(Entries shown Opens)
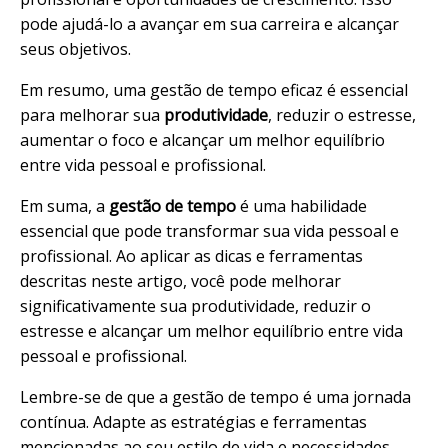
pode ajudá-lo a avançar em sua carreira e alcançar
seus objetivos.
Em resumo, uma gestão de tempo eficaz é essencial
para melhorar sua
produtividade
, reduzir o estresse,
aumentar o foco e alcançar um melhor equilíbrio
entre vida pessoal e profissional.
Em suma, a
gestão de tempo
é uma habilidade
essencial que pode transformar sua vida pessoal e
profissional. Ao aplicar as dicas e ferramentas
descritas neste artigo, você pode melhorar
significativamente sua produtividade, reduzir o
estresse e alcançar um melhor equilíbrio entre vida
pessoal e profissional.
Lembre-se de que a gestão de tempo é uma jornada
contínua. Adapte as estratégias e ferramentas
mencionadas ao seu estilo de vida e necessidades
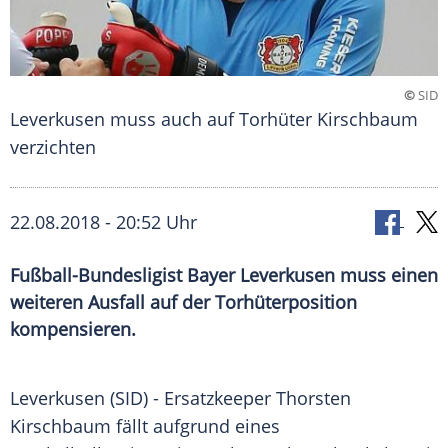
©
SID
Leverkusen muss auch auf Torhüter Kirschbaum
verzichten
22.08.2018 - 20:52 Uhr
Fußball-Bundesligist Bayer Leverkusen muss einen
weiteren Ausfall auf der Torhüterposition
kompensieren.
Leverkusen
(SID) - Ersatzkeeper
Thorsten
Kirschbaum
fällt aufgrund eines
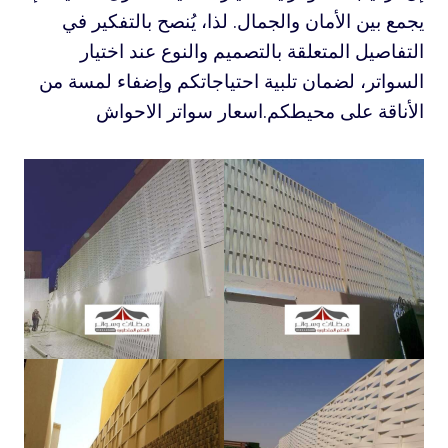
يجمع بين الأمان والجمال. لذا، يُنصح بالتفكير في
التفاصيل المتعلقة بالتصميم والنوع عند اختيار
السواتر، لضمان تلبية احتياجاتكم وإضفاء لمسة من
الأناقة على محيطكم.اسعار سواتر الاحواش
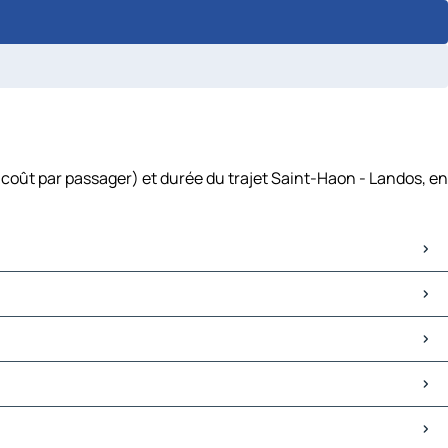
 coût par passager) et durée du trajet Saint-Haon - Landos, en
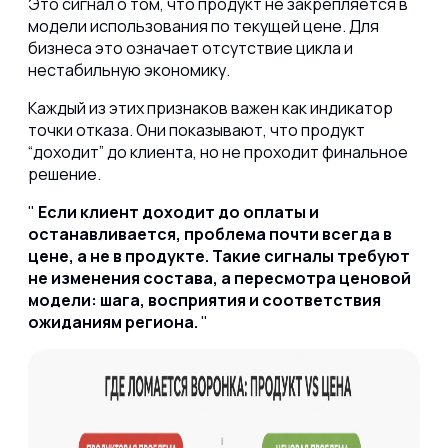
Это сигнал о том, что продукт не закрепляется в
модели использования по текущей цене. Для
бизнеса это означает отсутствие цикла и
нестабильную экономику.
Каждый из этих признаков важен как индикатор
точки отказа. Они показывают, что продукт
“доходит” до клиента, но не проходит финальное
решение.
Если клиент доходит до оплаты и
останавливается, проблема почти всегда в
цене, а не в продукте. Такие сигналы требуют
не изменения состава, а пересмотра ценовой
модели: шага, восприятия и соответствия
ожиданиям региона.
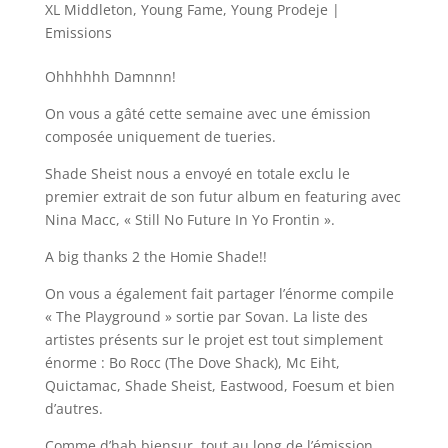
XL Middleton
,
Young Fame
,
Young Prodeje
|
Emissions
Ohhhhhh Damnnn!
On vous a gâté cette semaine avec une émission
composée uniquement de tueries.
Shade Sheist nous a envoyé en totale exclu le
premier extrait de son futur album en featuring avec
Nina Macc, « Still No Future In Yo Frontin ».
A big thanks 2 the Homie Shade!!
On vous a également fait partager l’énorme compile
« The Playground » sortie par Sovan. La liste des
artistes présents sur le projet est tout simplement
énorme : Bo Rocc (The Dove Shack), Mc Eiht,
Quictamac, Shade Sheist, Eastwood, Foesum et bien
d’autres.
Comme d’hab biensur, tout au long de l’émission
(Entries shown Closes)
(Entries shown Opens)
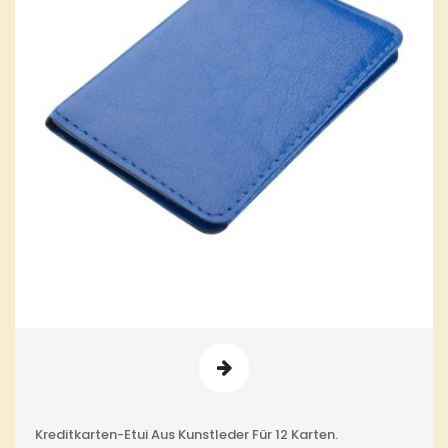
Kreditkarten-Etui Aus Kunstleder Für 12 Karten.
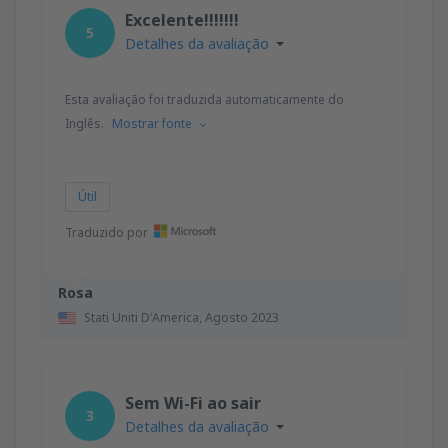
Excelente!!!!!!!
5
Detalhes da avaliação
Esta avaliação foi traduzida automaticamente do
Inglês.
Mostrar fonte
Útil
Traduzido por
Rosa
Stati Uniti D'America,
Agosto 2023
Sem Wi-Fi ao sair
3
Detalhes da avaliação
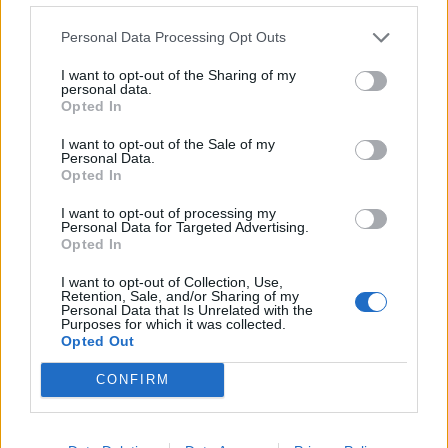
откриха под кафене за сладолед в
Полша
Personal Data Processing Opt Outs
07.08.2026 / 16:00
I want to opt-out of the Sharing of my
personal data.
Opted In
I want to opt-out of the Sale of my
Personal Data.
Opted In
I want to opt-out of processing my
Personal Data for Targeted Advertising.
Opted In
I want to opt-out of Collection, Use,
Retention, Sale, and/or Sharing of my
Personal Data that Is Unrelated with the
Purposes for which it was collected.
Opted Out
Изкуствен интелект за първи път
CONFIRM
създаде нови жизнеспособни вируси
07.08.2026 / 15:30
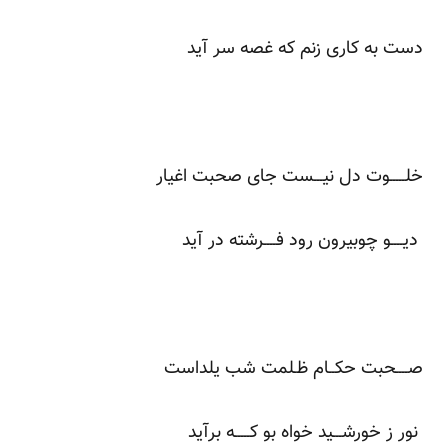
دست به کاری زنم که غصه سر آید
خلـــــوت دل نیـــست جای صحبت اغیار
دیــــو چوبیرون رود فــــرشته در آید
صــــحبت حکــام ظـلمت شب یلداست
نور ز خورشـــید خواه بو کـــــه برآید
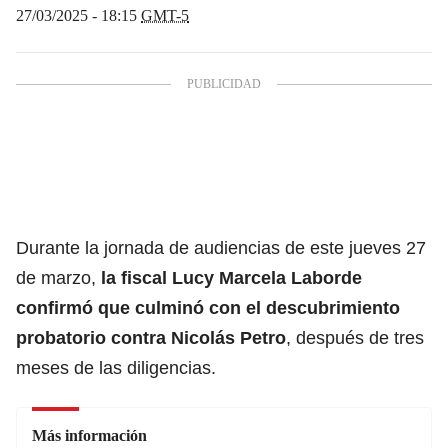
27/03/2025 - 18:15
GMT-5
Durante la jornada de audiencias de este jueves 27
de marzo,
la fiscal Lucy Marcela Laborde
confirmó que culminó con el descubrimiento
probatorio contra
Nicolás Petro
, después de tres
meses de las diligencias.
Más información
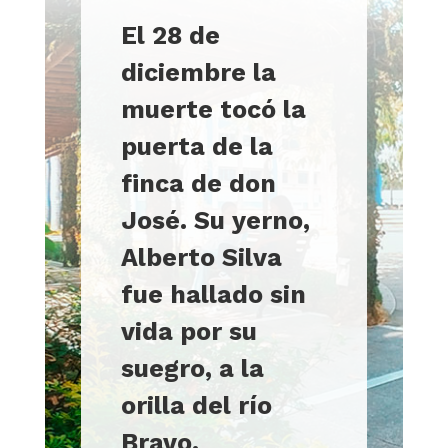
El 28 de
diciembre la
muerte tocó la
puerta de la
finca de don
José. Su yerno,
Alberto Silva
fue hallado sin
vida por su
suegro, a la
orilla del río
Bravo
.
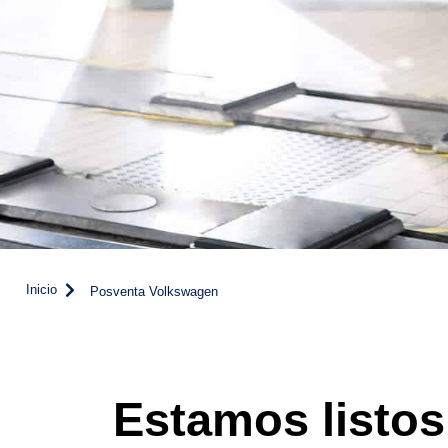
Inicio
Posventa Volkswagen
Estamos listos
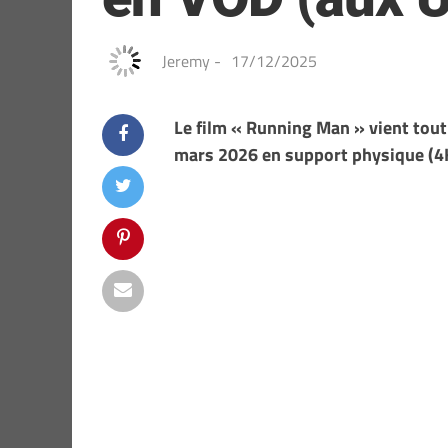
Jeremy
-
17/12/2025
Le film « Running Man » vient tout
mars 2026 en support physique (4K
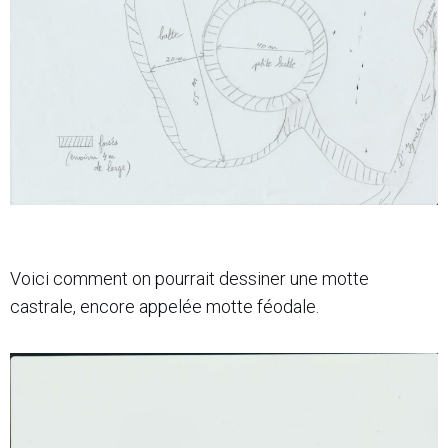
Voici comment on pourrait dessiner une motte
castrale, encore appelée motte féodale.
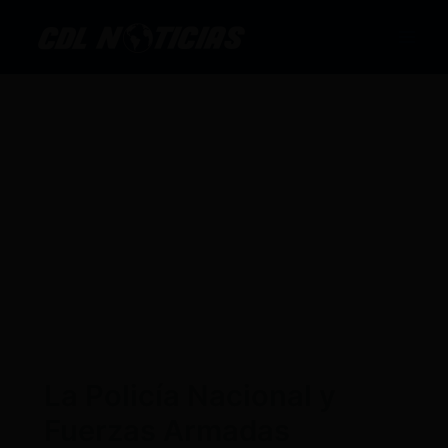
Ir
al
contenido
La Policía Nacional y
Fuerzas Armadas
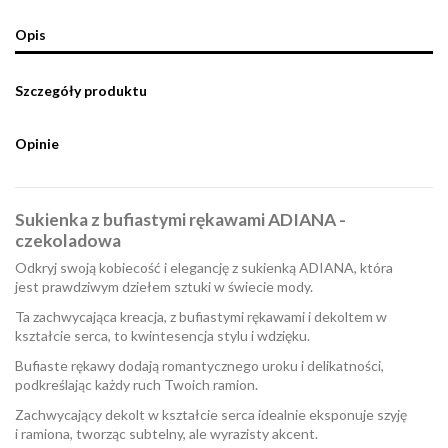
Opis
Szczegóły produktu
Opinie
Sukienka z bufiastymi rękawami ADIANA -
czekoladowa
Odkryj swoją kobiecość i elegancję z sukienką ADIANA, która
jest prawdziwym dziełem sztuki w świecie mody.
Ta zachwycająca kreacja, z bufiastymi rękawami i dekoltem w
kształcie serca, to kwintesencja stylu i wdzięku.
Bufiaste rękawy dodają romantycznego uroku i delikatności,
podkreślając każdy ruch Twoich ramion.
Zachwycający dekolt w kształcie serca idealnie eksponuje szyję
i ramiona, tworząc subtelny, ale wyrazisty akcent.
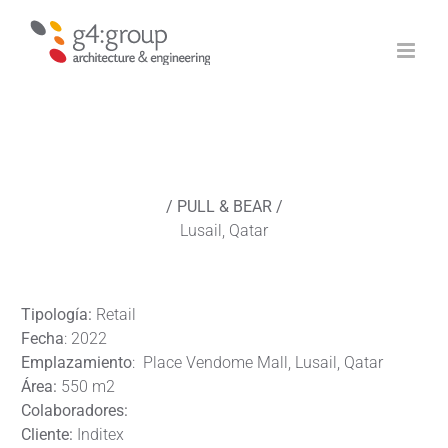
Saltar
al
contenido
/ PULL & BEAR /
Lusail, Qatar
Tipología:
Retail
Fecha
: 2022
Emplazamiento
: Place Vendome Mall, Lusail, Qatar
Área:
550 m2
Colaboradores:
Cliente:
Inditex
(Entries shown Closes)
In the material above, one part opens with the line containing "Excelente!!!!!!!" and closes with the line containing "kształcie serca, to". Write out that part exactly and skip its pictures.

Task response:
Excelente!!!!!!!
5
Detalhes da avaliação
Esta avaliação foi traduzida automaticamente do
Inglês.
Mostrar fonte
Útil
Traduzido por
Rosa
Stati Uniti D'America,
Agosto 2023
Sem Wi-Fi ao sair
3
Detalhes da avaliação
откриха под кафене за сладолед в
Полша
Personal Data Processing Opt Outs
07.08.2026 / 16:00
I want to opt-out of the Sharing of my
personal data.
Opted In
I want to opt-out of the Sale of my
Personal Data.
Opted In
I want to opt-out of processing my
Personal Data for Targeted Advertising.
Opted In
I want to opt-out of Collection, Use,
Retention, Sale, and/or Sharing of my
Personal Data that Is Unrelated with the
Purposes for which it was collected.
Opted Out
Изкуствен интелект за първи път
CONFIRM
създаде нови жизнеспособни вируси
07.08.2026 / 15:30
دست به کاری زنم که غصه سر آید
خلـــــوت دل نیـــست جای صحبت اغیار
دیــــو چوبیرون رود فــــرشته در آید
صــــحبت حکــام ظـلمت شب یلداست
نور ز خورشـــید خواه بو کـــــه برآید
27/03/2025 - 18:15
GMT-5
Durante la jornada de audiencias de este jueves 27
de marzo,
la fiscal Lucy Marcela Laborde
confirmó que culminó con el descubrimiento
probatorio contra
Nicolás Petro
, después de tres
meses de las diligencias.
Más información
El 28 de
diciembre la
muerte tocó la
puerta de la
finca de don
José. Su yerno,
Alberto Silva
fue hallado sin
vida por su
suegro, a la
orilla del río
Bravo
.
Inicio
Posventa Volkswagen
Estamos listos
Jeremy
-
17/12/2025
Le film « Running Man » vient tout
mars 2026 en support physique (4K
Voici comment on pourrait dessiner une motte
castrale, encore appelée motte féodale.
Ir
al
contenido
La Policía Nacional y
Fuerzas Armadas
Opis
Szczegóły produktu
Opinie
Sukienka z bufiastymi rękawami ADIANA -
czekoladowa
Odkryj swoją kobiecość i elegancję z sukienką ADIANA, która
jest prawdziwym dziełem sztuki w świecie mody.
Ta zachwycająca kreacja, z bufiastymi rękawami i dekoltem w
kształcie serca, to kwintesencja stylu i wdzięku.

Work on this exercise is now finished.